- [Record excerpts]:

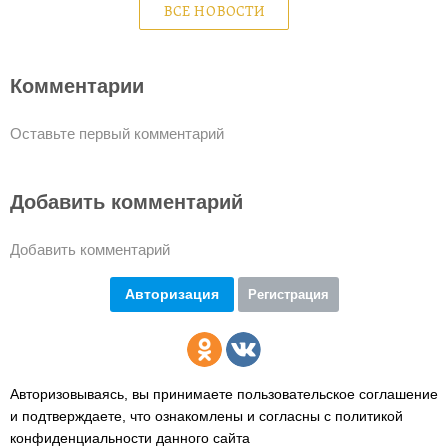
ВСЕ НОВОСТИ
Комментарии
Оставьте первый комментарий
Добавить комментарий
Добавить комментарий
Авторизация
Регистрация
Авторизовываясь, вы принимаете пользовательское соглашение
и подтверждаете,
что ознакомлены и согласны с политикой
конфиденциальности данного сайта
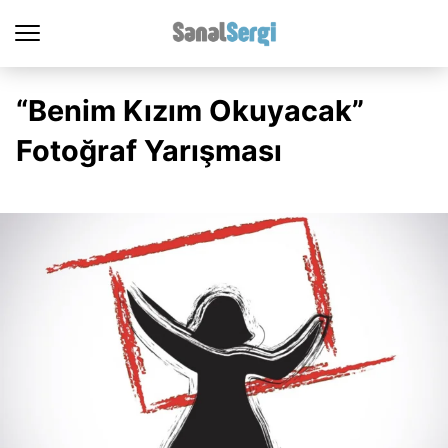
“Benim Kızım Okuyacak”
Fotoğraf Yarışması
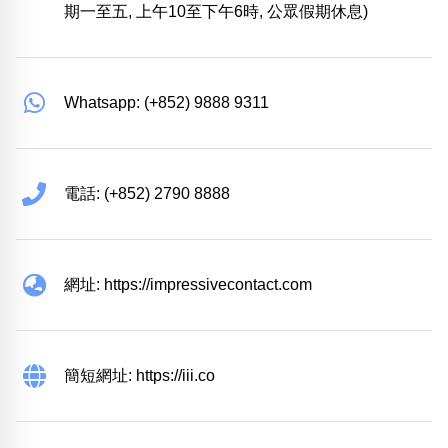
期一至五, 上午10至下午6時, 公眾假期休息)
Whatsapp: (+852) 9888 9311
電話: (+852) 2790 8888
網址: https://impressivecontact.com
簡短網址: https://iii.co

- [Activity]: From the first line to the last, retype the material exactly and exclude the pictures.

- [Your solution]:
ВСЕ НОВОСТИ
Комментарии
Оставьте первый комментарий
Добавить комментарий
Добавить комментарий
Авторизация
Регистрация
Авторизовываясь, вы принимаете пользовательское соглашение
и подтверждаете,
что ознакомлены и согласны с политикой
конфиденциальности данного сайта
“Benim Kızım Okuyacak”
Fotoğraf Yarışması
期一至五, 上午10至下午6時, 公眾假期休息)
Whatsapp: (+852) 9888 9311
電話: (+852) 2790 8888
網址: https://impressivecontact.com
簡短網址: https://iii.co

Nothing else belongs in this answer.